Türk-İş Genel Başkanı Ergün Atalay, Türkiye'nin farklı şehirlerinden gelen 200 konfederasyon üyesi kadınla, "Kadına Yönelik Şiddete Karşı Uluslararası Mücadele Günü" dolayısıyla Anıtkabir'e yaptığı ziyaretin ardından, gazetecilerin asgari ücrete ilişkin sorularını yanıtladı.
Türk-İş'in yarım asırdır masada olduğunu söyleyen Atalay, "Türkiye İşveren Sendikaları Konfederasyonu masada, hükümet masada. Bu yapıya dün de bugün de itiraz ediyorum. Hükümet ile işveren beraber olduğu zaman istediği asgari ücreti çıkarıyor bu ülkede" dedi.
"Türkiye'nin en büyük toplu pazarlığı bu"
Asgari ücretin 7 milyon çalışanı ilgilendirdiğine dikkat çeken Atalay, "Türkiye'nin en büyük toplu pazarlığı bu. 7 milyonu, çoluğuyla çocuğuyla çarptığın zaman 35-40 milyonu ilgilendiriyor. Geçmişte bu rakam belirleme ücretiydi, şu anda maalesef bu rakam geçim ücreti oldu" sözlerini kullandı.
Atalay, 1,5 aydır Hazine ve Maliye ile Çalışma ve Sosyal Güvenlik Bakanlarıyla görüştüklerini dile getirerek, şunları söyledi:
"Onlar bizim düşüncelerimizi sayın Cumhurbaşkanı'na aktarıyorlar. Önümüzdeki günlerde bir daha bir araya geleceğiz. Biz de pazartesi günü Türk-İş'in katılacak komisyonunu tespit edip Bakanlığa bildireceğiz. 1 Aralık'ta da arkadaşlarımız toplantıya katılacak. Özellikle rakamı hükümetten, işverenden bekliyorum. Bizim bununla ilgili düşüncemiz, veriler ortada. Türk-İş yönetimi, Başkanlar Kurulu ile aşağı yukarı bir aydır bu konuları görüşüyoruz. Şu an 2 bin 825 lira."
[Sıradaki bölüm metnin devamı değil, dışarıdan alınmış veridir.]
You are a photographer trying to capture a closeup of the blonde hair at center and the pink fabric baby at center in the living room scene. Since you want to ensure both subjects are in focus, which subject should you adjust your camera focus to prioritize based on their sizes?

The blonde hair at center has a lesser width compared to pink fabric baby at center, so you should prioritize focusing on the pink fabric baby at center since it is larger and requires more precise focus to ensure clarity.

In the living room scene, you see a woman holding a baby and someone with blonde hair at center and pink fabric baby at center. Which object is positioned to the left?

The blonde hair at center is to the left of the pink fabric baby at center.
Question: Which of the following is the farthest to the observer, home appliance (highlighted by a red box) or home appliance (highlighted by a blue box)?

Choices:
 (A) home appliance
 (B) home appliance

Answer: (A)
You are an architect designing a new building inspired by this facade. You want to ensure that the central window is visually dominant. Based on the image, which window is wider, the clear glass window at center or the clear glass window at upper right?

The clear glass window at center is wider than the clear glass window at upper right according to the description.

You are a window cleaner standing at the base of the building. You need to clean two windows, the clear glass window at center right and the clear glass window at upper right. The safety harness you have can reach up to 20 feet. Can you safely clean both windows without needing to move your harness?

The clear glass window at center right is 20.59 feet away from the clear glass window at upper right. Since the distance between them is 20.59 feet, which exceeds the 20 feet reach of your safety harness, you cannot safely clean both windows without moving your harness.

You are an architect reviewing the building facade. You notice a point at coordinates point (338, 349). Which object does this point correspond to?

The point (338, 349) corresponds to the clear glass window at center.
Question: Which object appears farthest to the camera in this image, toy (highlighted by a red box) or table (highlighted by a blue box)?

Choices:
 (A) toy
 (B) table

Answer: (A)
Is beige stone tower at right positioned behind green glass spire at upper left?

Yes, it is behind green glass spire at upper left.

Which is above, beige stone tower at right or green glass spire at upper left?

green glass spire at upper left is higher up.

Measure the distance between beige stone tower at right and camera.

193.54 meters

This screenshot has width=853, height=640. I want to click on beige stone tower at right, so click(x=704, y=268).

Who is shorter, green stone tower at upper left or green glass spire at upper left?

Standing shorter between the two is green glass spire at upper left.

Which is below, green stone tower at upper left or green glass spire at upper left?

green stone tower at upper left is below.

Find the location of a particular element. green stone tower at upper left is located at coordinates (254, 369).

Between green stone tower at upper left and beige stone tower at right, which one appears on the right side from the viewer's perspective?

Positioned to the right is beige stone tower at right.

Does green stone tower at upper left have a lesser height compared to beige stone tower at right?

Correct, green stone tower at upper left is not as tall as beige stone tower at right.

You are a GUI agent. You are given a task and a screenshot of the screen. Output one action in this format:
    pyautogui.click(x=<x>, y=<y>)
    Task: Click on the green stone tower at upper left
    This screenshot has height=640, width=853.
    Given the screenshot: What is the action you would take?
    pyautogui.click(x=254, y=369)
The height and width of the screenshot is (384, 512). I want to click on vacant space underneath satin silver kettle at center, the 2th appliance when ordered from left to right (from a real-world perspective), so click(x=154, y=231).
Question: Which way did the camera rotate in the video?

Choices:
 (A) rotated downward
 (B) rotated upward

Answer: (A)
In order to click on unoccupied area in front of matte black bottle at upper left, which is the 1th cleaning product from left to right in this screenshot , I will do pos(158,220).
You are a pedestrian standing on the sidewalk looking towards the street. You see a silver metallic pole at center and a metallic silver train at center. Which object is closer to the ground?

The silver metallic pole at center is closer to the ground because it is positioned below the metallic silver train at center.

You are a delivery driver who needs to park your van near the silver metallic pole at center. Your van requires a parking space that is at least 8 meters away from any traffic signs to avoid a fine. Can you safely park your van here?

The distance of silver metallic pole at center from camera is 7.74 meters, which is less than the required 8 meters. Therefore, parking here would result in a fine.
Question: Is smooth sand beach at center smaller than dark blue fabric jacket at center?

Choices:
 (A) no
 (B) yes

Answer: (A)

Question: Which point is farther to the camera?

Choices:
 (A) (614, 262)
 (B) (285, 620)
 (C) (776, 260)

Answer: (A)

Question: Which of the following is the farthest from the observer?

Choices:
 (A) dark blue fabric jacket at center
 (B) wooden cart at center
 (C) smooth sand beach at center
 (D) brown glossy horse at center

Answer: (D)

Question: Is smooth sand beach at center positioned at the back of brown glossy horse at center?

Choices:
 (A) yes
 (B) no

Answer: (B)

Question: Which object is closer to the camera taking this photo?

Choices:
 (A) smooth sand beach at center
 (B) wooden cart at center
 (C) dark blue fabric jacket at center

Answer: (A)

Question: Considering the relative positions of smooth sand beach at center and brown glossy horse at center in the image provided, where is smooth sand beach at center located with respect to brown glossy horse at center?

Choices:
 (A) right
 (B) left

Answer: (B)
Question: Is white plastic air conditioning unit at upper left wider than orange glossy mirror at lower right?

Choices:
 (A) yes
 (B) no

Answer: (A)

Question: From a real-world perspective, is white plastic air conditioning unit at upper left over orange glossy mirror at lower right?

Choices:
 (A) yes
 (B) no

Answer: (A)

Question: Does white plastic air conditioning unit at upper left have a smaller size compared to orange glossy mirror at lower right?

"Yüzde 90'ı memnun edecek bir rakam gelirse 'evet' deriz"
Hükümetin açıkladığı enflasyonun yüzde 21-22 olduğunu ama raflardaki, pazardaki enflasyonun ona uymadığını anlatan Atalay, şunları söyledi:
"İnsanlar pazara, bakkala, markete gittiği zaman açıklanan enflasyonun üzerinde, malı daha pahalıya alıyor. Bu rakamları biz hükümetin, Bakanlığın önüne koyduk. Ayın 1'inde rakamları getirsinler önümüze, bununla ilgili Türk-İş'in duracağı yer ortada. Bugüne kadar 5 kere imzalamışız. Özellikle rakam açıklamamaya gayret ediyoruz. Çünkü muhatap onlar. Onlar evvela bir söylesinler, ne veriyorlar, biz duracağımız, geleceğimiz yeri biliyoruz. Kendilerine de ifade ettik. Bir görelim bakalım önümüze ne getirecekler. Burada bir siyasi parti '4 bin', öbür parti '4 bin 100' diyor. Bizim dışımızdaki sendikalardan biri '5 bin' diyor. '7 bin' diyen var. Bunları söylemek kolay. Ben de güzel bir rakam söylerim ama söylediğimle aldığımızın arasında uyum olması lazım. Türk-İş olarak yıllardır buna dikkat ediyoruz.
Aralık ayının 1'ini bekliyoruz, inşallah önümüze müspet, milletin tebessüm edeceği, belki yüzde 100'ü memnun olmaz ama toplumun 4'te 3'ünü, yüzde 90'ını memnun edecek bir rakam gelirse 'evet' deriz. Gelmezse katılmadığımızı ifade ederiz."